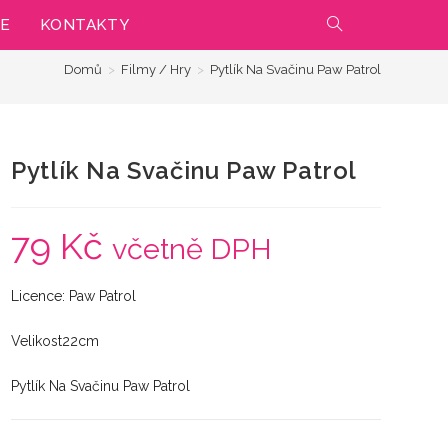
IE
KONTAKTY
PŘEPNOUT
Domů
>
Filmy / Hry
>
Pytlík Na Svačinu Paw Patrol
VYHLEDÁVÁNÍ
NA
Pytlík Na Svačinu Paw Patrol
WEBU
79
Kč
včetně DPH
Licence: Paw Patrol
Velikost22cm
Pytlík Na Svačinu Paw Patrol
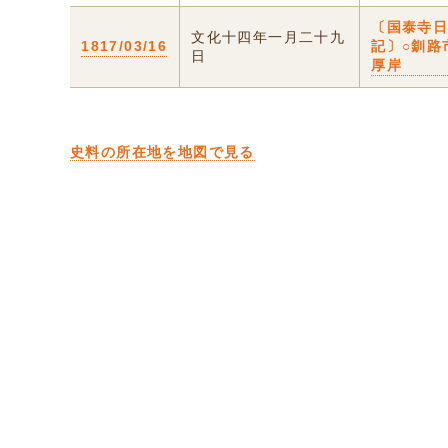
〔国泰寺
文化十四年一月二十九
1817/03/16
記〕○釧路
日
厚岸
史料の所在地を地図で見る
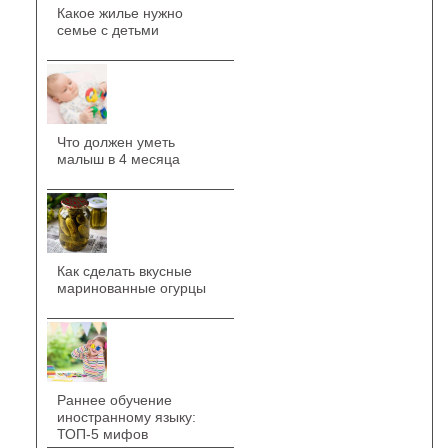
Какое жилье нужно
семье с детьми
Что должен уметь
малыш в 4 месяца
Как сделать вкусные
маринованные огурцы
Раннее обучение
иностранному языку:
ТОП-5 мифов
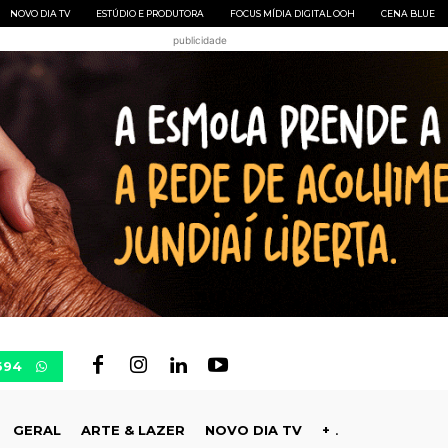
NOVO DIA TV
ESTÚDIO E PRODUTORA
FOCUS MÍDIA DIGITAL OOH
CENA BLUE
publicidade
694
GERAL
ARTE & LAZER
NOVO DIA TV
+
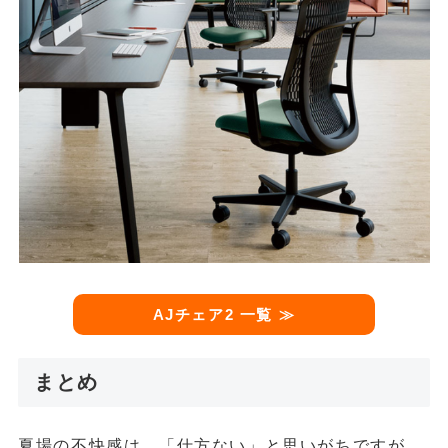
AJチェア2 一覧 ≫
まとめ
夏場の不快感は、「仕方ない」と思いがちですが、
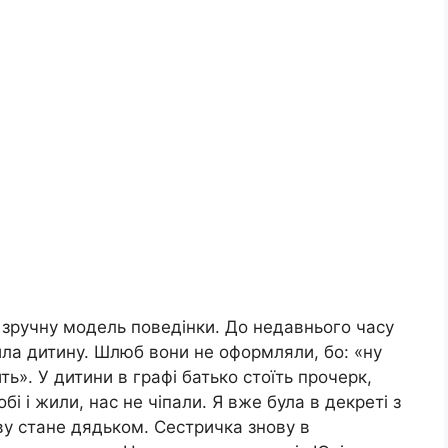
 зручну модель поведінки. До недавнього часу
дила дитину. Шлюб вони не оформляли, бо: «ну
ь». У дитини в графі батько стоїть прочерк,
 і жили, нас не чіпали. Я вже була в декреті з
ву стане дядьком. Сестричка знову в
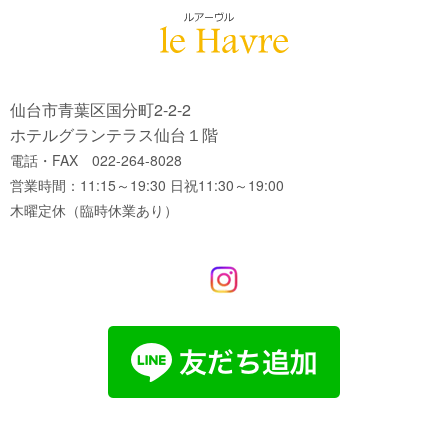
仙台市青葉区国分町2-2-2
ホテルグランテラス仙台１階
電話・FAX 022-264-8028
営業時間：11:15～19:30 日祝11:30～19:00
木曜定休（臨時休業あり）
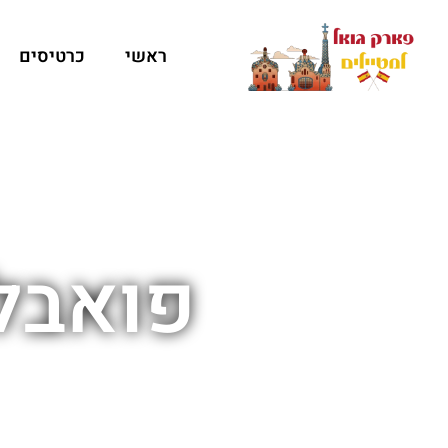
ראשי
כרטיסים
פואבלו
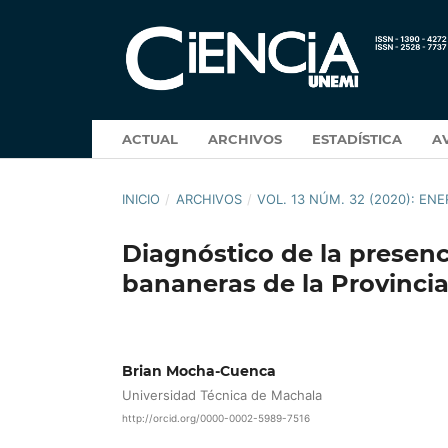
ACTUAL
ARCHIVOS
ESTADÍSTICA
A
INICIO
/
ARCHIVOS
/
VOL. 13 NÚM. 32 (2020): ENE
Diagnóstico de la presenc
bananeras de la Provincia
Brian Mocha-Cuenca
Universidad Técnica de Machala
http://orcid.org/0000-0002-5989-7516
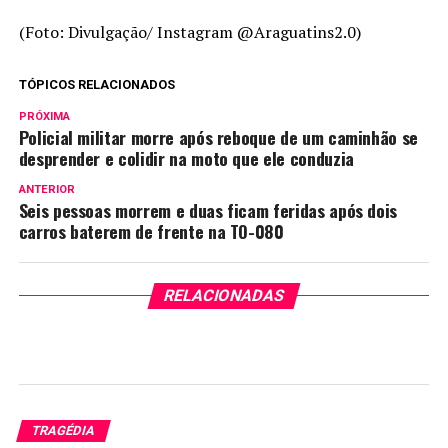
(Foto: Divulgação/ Instagram @Araguatins2.0)
TÓPICOS RELACIONADOS
PRÓXIMA
Policial militar morre após reboque de um caminhão se
desprender e colidir na moto que ele conduzia
ANTERIOR
Seis pessoas morrem e duas ficam feridas após dois
carros baterem de frente na TO-080
RELACIONADAS
TRAGÉDIA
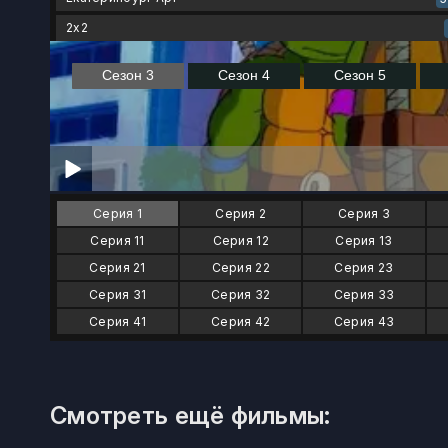
2x2
Серия 1
Серия 2
Серия 3
Серия 11
Серия 12
Серия 13
Серия 21
Серия 22
Серия 23
Серия 31
Серия 32
Серия 33
Серия 41
Серия 42
Серия 43
Смотреть ещё фильмы:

• WHAT THE EXERCISE ASKS
Identify the lines of the entries containing the string "após". Copy each such line.

• FINISHED EXERCISE
Policial militar morre após reboque de um caminhão se
Seis pessoas morrem e duas ficam feridas após dois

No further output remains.